SynBioDex / pySBOL3

Native python implementation of SBOL 3.0 specification
MIT License
37 stars 16 forks source link

Make implicit list wrapping for singleton initial values universal #301

Closed jakebeal closed 2 years ago

jakebeal commented 3 years ago

Some of our constructors allow list-valued attributes to be specified with either a list or a singleton value that is then implicitly wrapped into a list. Others do not.

For example, with the constructor for Component, the types argument has type Union[list[str], str], but with LocalSubComponent, the types argument has type list[str].

Can we make the implicit wrapping universal without it being too much of a pain?

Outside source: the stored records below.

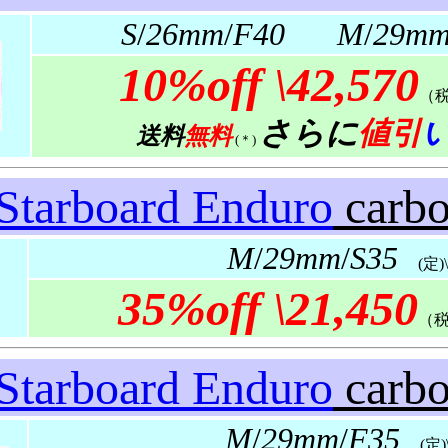
S
/
26mm
/
F40
M
/
29m
10%off
\42,570
（
さらに
値引
送料
無料
(＊)
Starboard Enduro
carb
M
/
29mm
/
S35
(定)\3
35%off
\21,450
（
Starboard Enduro
carb
M
/
29mm
/
F35
(定)\4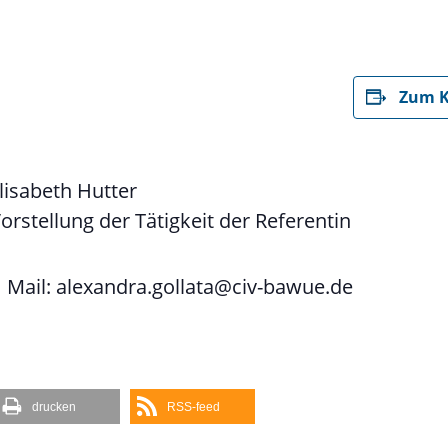
Zum K
Elisabeth Hutter
stellung der Tätigkeit der Referentin
 Mail: alexandra.gollata@civ-bawue.de
drucken
RSS-feed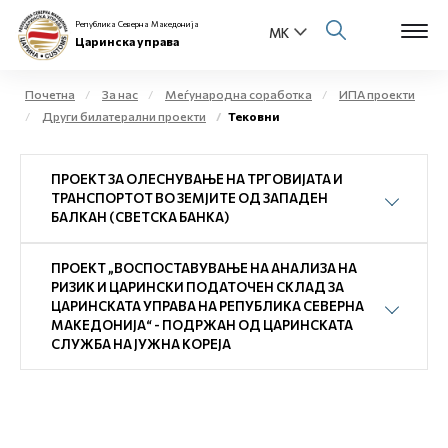
Република Северна Македонија
Царинска управа
Почетна
За нас
Меѓународна соработка
ИПА проекти
Други билатерални проекти
Тековни
Open s
За нас
ПРОЕКТ ЗА ОЛЕСНУВАЊЕ НА ТРГОВИЈАТА И
Open s
Физички лица
ТРАНСПОРТОТ ВО ЗЕМЈИТЕ ОД ЗАПАДЕН
БАЛКАН (СВЕТСКА БАНКА)
Open s
Бизнис заедница
ПРОЕКТ „ВОСПОСТАВУВАЊЕ НА АНАЛИЗА НА
Open s
РИЗИК И ЦАРИНСКИ ПОДАТОЧЕН СКЛАД ЗА
Е-Царина
ЦАРИНСКАТА УПРАВА НА РЕПУБЛИКА СЕВЕРНА
МАКЕДОНИЈА“ - ПОДРЖАН ОД ЦАРИНСКАТА
Open s
СЛУЖБА НА ЈУЖНА КОРЕЈА
Медиа центар
Контакт
Е-Весник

bbartley commented 3 years ago

👍

tcmitchell commented 3 years ago

🤮

I dislike this suggestion with some passion. I dislike the wrapping we already do, and I'd rather not do any wrapping at all. I am absolutely and without question opposed to doing more wrapping.

Why? Because it is counterintuitive to set Component.types to a string and then get back a list:

>>> c = sbol3.Component('http://example.com/issue301/c1', types=sbol3.SBO_DNA)
>>> c.types
['https://identifiers.org/SBO:0000251']

I think it is appropriate to treat these properties as the lists that they are:

>>> c.roles = [sbol3.SO_PROMOTER]
>>> c.roles
['https://identifiers.org/SO:0000167']

Hooray for TypeError:

>>> c.roles = sbol3.SO_PROMOTER
Traceback (most recent call last):
  File "<stdin>", line 1, in <module>
  File "/Users/tmitchel/Projects/sd2/pySBOL3/sbol3/object.py", line 22, in __setattr__
    self.__dict__[name].set(value)
  File "/Users/tmitchel/Projects/sd2/pySBOL3/sbol3/property_base.py", line 177, in set
    raise TypeError(msg)
TypeError: roles requires one or more values packed in an iterable

If the authors of the SBOL 3 specification wanted these to be singletons (i.e. strings), they would have defined these properties to be of type string. They did not do that though. In their infinite wisdom, they defined these to unbounded properties such that they can have more than one value.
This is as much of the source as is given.